A 1D dataset is divided into segments, each work item processes one segment. It read a number of elements from the segment? The number of elements is not known beforehand and differs for each segment.
For example:
+----+----+----+----+----+----+----+----+----+ <-- segments
A BCD E FG HIJK L M N <-- elements in this segment
After all segments have been processes they should write the elements in contiguously output memory, like
A B C D E F G H I J K L M N
So the absolute output position of the elements from one segment depends on the number of elements in the previous segments. E is at position 4 because segment contains 1 element (A) and segment 2 contains 3 elements.
The OpenCL kernel writes the number of elements for each segment into a local/shared memory buffer, and works like this (pseudocode)
kernel void k(
constant uchar* input,
global int* output,
local int* segment_element_counts
) {
int segment = get_local_id(0);
int count = count_elements(&input[segment * segment_size]);
segment_element_counts[segment] = count;
barrier(CLK_LOCAL_MEM_FENCE);
ptrdiff_t position = 0;
for(int previous_segment = 0; previous_segment < segment; ++previous_segment)
position += segment_element_counts[previous_segment];
global int* output_ptr = &output[position];
read_elements(&input[segment * segment_size], output_ptr);
}
So each work item has to calculate a partial sum using a loop, where the work items with larger id do more iterations.

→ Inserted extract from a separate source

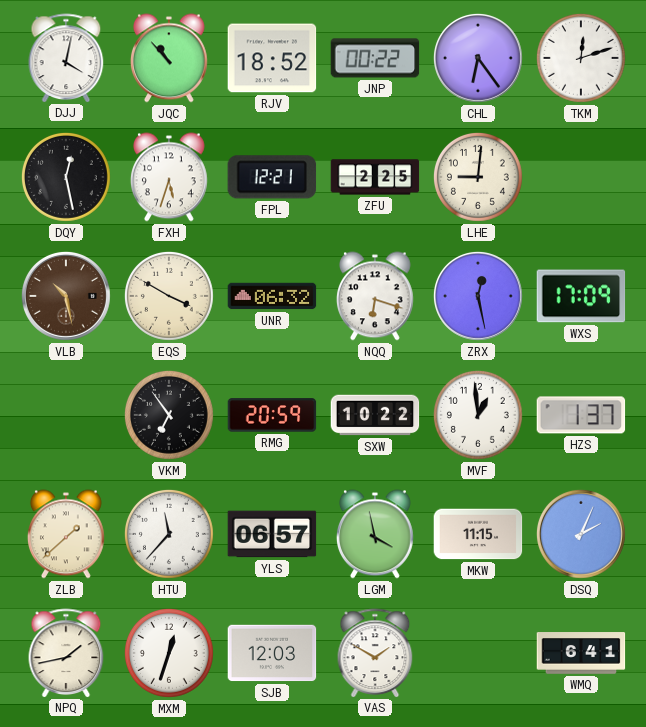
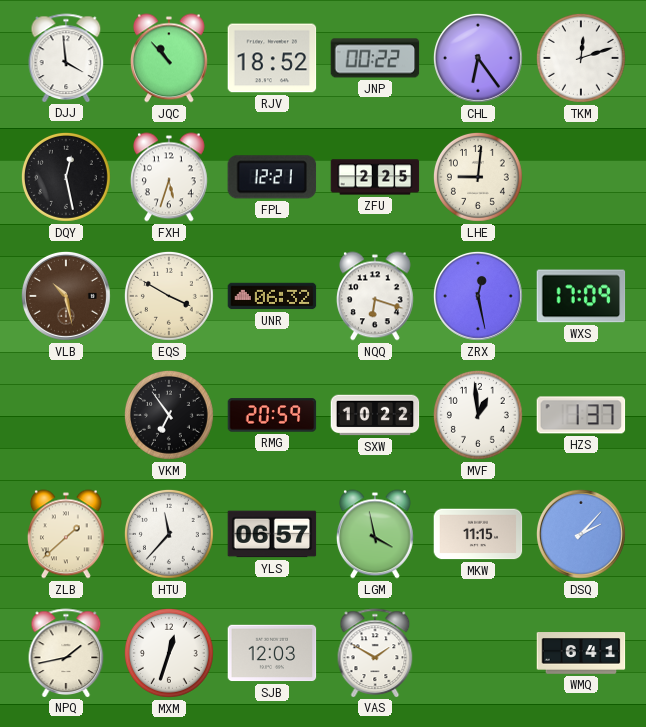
DJJ: 4:02 -> 3:59
DSQ: 2:04 -> 2:07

Is there a more efficient way to implement this (each work item calculate a partial sum of a sequence, up to its index), in OpenCL 1.2? OpenCL 2 seems to provide work_group_scan_inclusive_add for this.
You can do N partial (prefix) sums in log2(N) iterations using something like this:
offsets[get_local_id(0)] = count;
barrier(CLK_LOCAL_MEM_FENCE);
for (ushort combine = 1; combine < total_num_segments; combine *= 2)
{
if (get_local_id(0) & combine)
{
offsets[get_local_id(0)] +=
offsets[(get_local_id(0) & ~(combine * 2u - 1u)) | (combine - 1u)];
}
barrier(CLK_LOCAL_MEM_FENCE);
}
Given segment element counts of
a b c d
The successive iterations will produce:
a b+a c d+c
and
a b+a c+(b+a) (d+c)+(b+a)
Which is the result we want.
So in the first iteration, we've divided the segment element counts into groups of 2, and sum within them. Then we merge 2 groups at a time into 4 elements, and propagate the result from the first group into the second. We grow the groups again to 8, and so on.
The key observation is that this pattern also matches the binary representation of the index of each segment:
0: 0b00 1: 0b01 2: 0b10 3: 0b11
Index 0 performs no sums. Both indices 1 and 3 perform a sum in the first iteration (bit 0/LSB = 1), whereas indices 2 and 3 perform a sum in the second iteration (bit 1 = 1). That explains this line:
if (get_local_id(0) & combine)
The other statement that really needs an explanation is of course
offsets[get_local_id(0)] +=
offsets[(get_local_id(0) & ~(combine * 2u - 1u)) | (combine - 1u)];
Calculating the index at which we find the previous prefix sum we want to accumulate onto our work-item's sum is a little tricky. The subexpression (combine * 2u - 1u) takes the value (2n-1) on each iteration (for n starting at 1):
1 = 0b001
3 = 0b011
7 = 0b111
…
By bitwise-masking these bit suffixes off (i.e. i & ~x) the work-item index, this gives you the index of the first item in the current group.
The (combine - 1u) subexpression then gives you the index within the current group of the last item of the first half. Putting the two together gives you the overall index of the item you want to accumulate into the current segment.
There is one slight ugliness in the result: it's shifted to the left by one: so segment 1 needs to use offsets[0], and so on, while segment 0's offset is of course 0. You can either over-allocate the offsets array by 1 and perform the prefix sums on the subarray starting at index 1 and initialise index 0 to 0, or use a conditional.
There are probably profiling-driven micro-optimisations you can make to the above code.